Re: draft-ietf-httpbis-unprompted-auth-03

On Thu, Jun 29, 2023 at 10:51:20AM -0700, David Schinazi wrote:
> Thanks for your review Ilari! Responses inline.
> David
> 
> On Thu, Jun 29, 2023 at 2:11 AM Ilari Liusvaara <ilariliusvaara@welho.com>
> wrote:
>
> > - There was a review comment about relative appeal of the options of
> >   doing validation in the TLS terminator versus pushing it downstream.
> >
> >   Two reasons one might want to push the validation downstream are:
> >
> >   1) Avoiding configuration logistics challenges with keys.
> >
> >   2) The backends being better equipped to deal with load compared to
> >      the TLS terminator (especially if using HTTP/3).
> >
> 
> Our "intermediary considerations" section presents two options for folks
> who want to push the validation to a backend, but I don't think we need
> to motivate that - every deployment has different requirements and I
> don't think these reasons apply to all.

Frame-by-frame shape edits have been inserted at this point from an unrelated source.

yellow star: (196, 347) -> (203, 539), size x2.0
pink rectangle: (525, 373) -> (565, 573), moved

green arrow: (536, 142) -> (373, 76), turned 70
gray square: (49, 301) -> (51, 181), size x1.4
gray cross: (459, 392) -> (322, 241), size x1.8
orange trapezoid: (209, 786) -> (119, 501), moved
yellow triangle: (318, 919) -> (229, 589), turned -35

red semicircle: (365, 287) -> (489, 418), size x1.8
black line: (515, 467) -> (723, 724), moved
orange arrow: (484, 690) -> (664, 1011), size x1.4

That was bit unclear, that was intended to be list of examples that could
apply, instead of exhaustive list or something definitivenly applicable.

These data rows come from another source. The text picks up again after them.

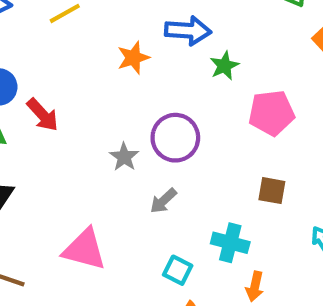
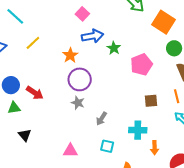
purple circle: (175, 138) -> (80, 79), moved
pink triangle: (84, 249) -> (70, 151), size x0.7
cyan square: (178, 270) -> (107, 146), moved

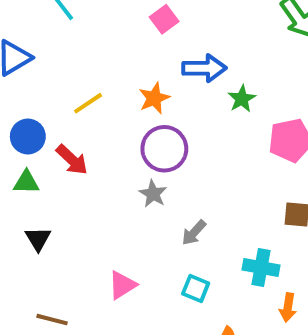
pink square: (82, 14) -> (164, 19), moved
yellow line: (33, 43) -> (88, 103), moved
pink triangle: (70, 151) -> (122, 285), turned -42

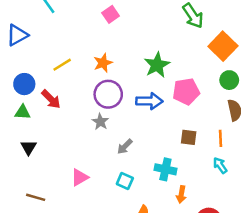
blue arrow: (204, 68) -> (149, 101), moved
green star: (242, 99) -> (157, 65), size x1.5

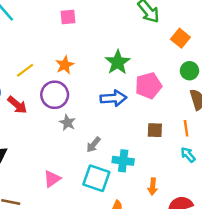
pink square: (111, 14) -> (68, 17), turned 35
orange square: (223, 46) -> (180, 38), size x0.7
purple circle: (108, 94) -> (55, 95), moved
cyan cross: (165, 169) -> (123, 161), moved
cyan square: (125, 181) -> (96, 178), size x1.6

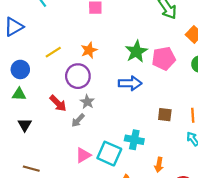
pink pentagon: (148, 86) -> (164, 58), moved
red arrow: (17, 105) -> (58, 103), moved
gray arrow: (93, 145) -> (78, 120), moved
pink triangle: (52, 179) -> (83, 155), moved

There likely are deployments that could do validation on TLS terminator,
or have some third reason (i.e., not configuration logistics nor load
issues) to push validation to backend.


> >  There was also comment about TLS terminator to be better equipped for
> >   caching. It seems to me that backend could cache N most recent
> >   successful nonces, and skip validation if nonce is found in the
> >   cache.
> >
> 
> I'm not sure I follow. This optimization seems risky and I don't think we
> need to specify it.

Yeah, it is broken if multiple security contexts (e.g., origins) are
multiplexed on the same connection and clients may send authorization
across contexts.

Caching hash of (nonce, signature) would block the attack.